Bisbee once had a Chinese community of workers that could work by day, but would be required by law to stay inside at night. These laws were common throughout Arizona and the West.
In 1908, Bisbee High’s Copper Chronicle was three years old. This excerpt is from The Story of Arizona, by Will H. Robinson. This book is available from Google Books:
BISBEE
In Bisbee people live, move and have their being in terms of copper, which is as it should be, for Bisbee is the home of the Copper Queen, the Calumet and Arizona, and other copper mines that have helped to make the name of Arizona known throughout the world.
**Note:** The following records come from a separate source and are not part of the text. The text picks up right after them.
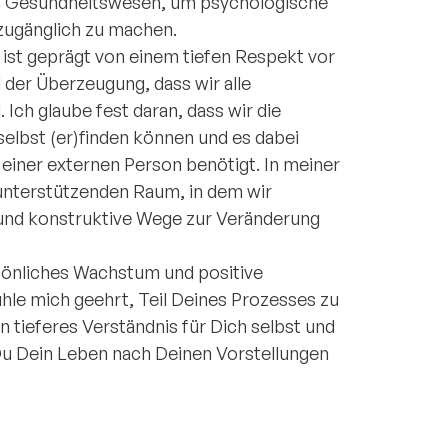
alen Gesundheitswesen, um psychologische
 zugänglich zu machen.
ist geprägt von einem tiefen Respekt vor
 der Überzeugung, dass wir alle
Ich glaube fest daran, dass wir die
elbst (er)finden können und es dabei
iner externen Person benötigt. In meiner
 unterstützenden Raum, in dem wir
nd konstruktive Wege zur Veränderung
rsönliches Wachstum und positive
hle mich geehrt, Teil Deines Prozesses zu
ein tieferes Verständnis für Dich selbst und
Du Dein Leben nach Deinen Vorstellungen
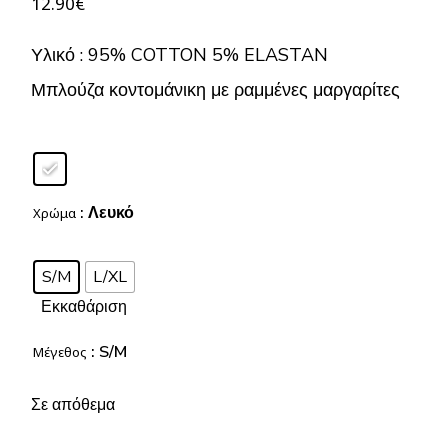
12.90
€
Υλικό : 95% COTTON 5% ELASTAN
Μπλούζα κοντομάνικη με ραμμένες μαργαρίτες
: Λευκό
Χρώμα
S/M
L/XL
Εκκαθάριση
: S/M
Μέγεθος
Σε απόθεμα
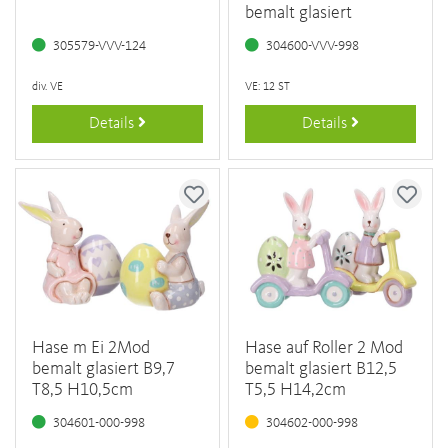
bemalt glasiert
305579-VVV-124
304600-VVV-998
div. VE
VE: 12 ST
Details
Details
Hase m Ei 2Mod
Hase auf Roller 2 Mod
bemalt glasiert B9,7
bemalt glasiert B12,5
T8,5 H10,5cm
T5,5 H14,2cm
304601-000-998
304602-000-998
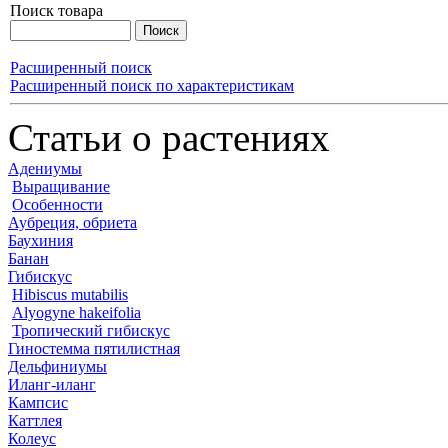
Поиск товара
Расширенный поиск
Расширенный поиск по характеристикам
Статьи о растениях
Адениумы
Выращивание
Особенности
Аубреция, обриета
Баухиния
Банан
Гибискус
Hibiscus mutabilis
Alyogyne hakeifolia
Тропический гибискус
Гиностемма пятилистная
Дельфиниумы
Иланг-иланг
Кампсис
Каттлея
Колеус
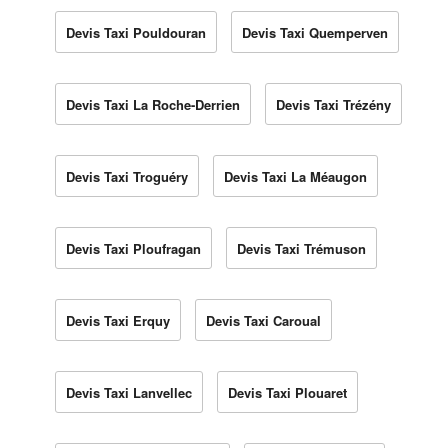
Devis Taxi Pouldouran
Devis Taxi Quemperven
Devis Taxi La Roche-Derrien
Devis Taxi Trézény
Devis Taxi Troguéry
Devis Taxi La Méaugon
Devis Taxi Ploufragan
Devis Taxi Trémuson
Devis Taxi Erquy
Devis Taxi Caroual
Devis Taxi Lanvellec
Devis Taxi Plouaret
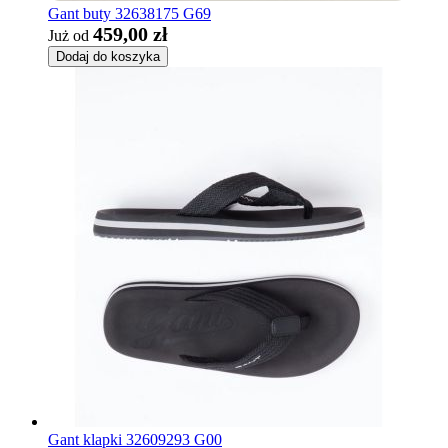
Gant buty 32638175 G69
459,00 zł
Już od
Dodaj do koszyka
Gant klapki 32609293 G00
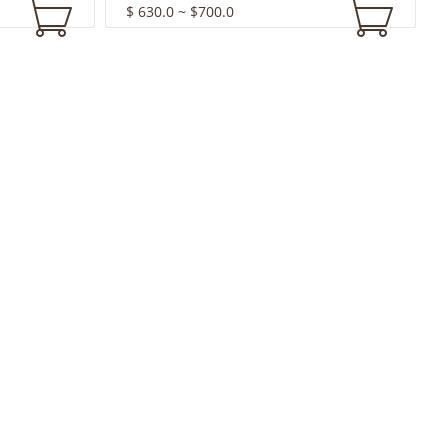
$ 630.0 ~ $700.0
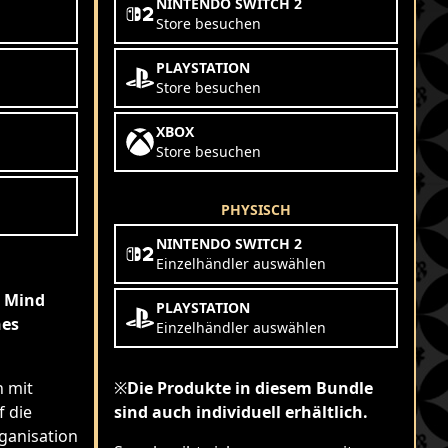
NINTENDO SWITCH 2
Store besuchen
PLAYSTATION
Store besuchen
XBOX
Store besuchen
PHYSISCH
NINTENDO SWITCH 2
Einzelhändler auswählen
e Mind
PLAYSTATION
nes
Einzelhändler auswählen
n mit
※
Die Produkte in diesem Bundle
 die
sind auch individuell erhältlich.
rganisation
Yet, after all, we doubt if the citizens of the town would have its natural conditions different. It makes for picturesqueness, those terraces up the steep slopes, and if one upon looking from his door yard can see nicely over the roof of his nearest neighbor, certainly there is nothing commonplace about it. At the bottom of the canyon is Main Street, the one continuous thoroughfare of the town, which, following the contour of the canyon, is almost as crooked as a snake with the colic. No one should object to that, however, for we all know that a curved line is more beautiful than a straight one.
One must not hastily conclude that because Bisbee is a mining camp that there is any atmosphere of instability about the town. Copper mines grow richer as they go down, and Bisbee people say that the town will be there till the Copper Queen and the C. & A. strike China.
And speaking of China, one of the unique traditions of Bisbee is that no member of the celestial kingdom may remain in town over night. Many of the early miners had lived in Nevada and California mining districts, where there had been antiChinese feeling, and they brought their prejudices with them. The rule is still supposed to prevail.
The year 1908 was an unfortunate one for the town. In the summer a tremendous flood carried thousands of tons of earth from the western hillside, spilling it into the buildings at the bottom of the canyon. In the fall a half million dollar fire destroyed a portion of the business district, but as was the case with Prescott, the new buildings were better than the old. In fact, during the last dozen years all of the leading cities of the state have acquired the kind of business houses that in the East one would scarcely find in cities of under fifty thousand inhabitants. Bisbee’s standard in public buildings and business houses is high. It has a department store that is perhaps the finest establishment of its kind in the state. There are also the usual good schools and well-built churches. The Catholics are now erecting a church building that will cost in the neighborhood of $75,000. And while we are talking in figures we might add that Bisbee put $90,000 into its high school. Lowell, Warren and Don Luis are the principal suburbs of Bisbee. At Lowell is the “Junction” shaft of the “C. & A.” Also located here are a bank and theater and several club houses.
Warren is the residential town of the district, and boasts of land that is either level or having a slope that may be termed “gentle” with residences surrounded by lawns, shrubbery and flowers. Just below Warren is the Country Club, the center of the social life of the district. Here are found golf links, tennis courts and a rifle range.
Bisbee has three daily newspapers, the Review, the Ore and the Square Dealer.